**WHAT NEEDS TO BE DONE**.
Write out an exact copy of the line with "Skiunfall mit Schulterverletzung" and of each line after it, through the end of the records below.

Records drawn from a dataset:
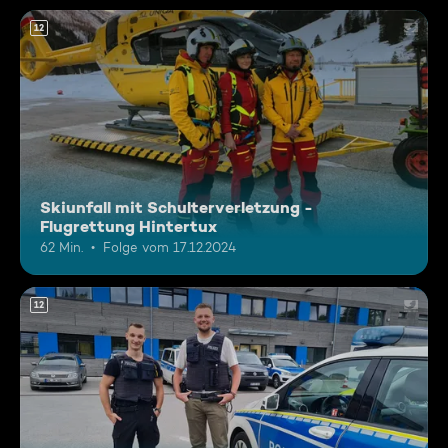
12
Skiunfall mit Schulterverletzung -
Flugrettung Hintertux
62 Min.
Folge vom 17.12.2024
12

**RESULT OF THIS EXERCISE**.
Skiunfall mit Schulterverletzung -
Flugrettung Hintertux
62 Min.
Folge vom 17.12.2024
12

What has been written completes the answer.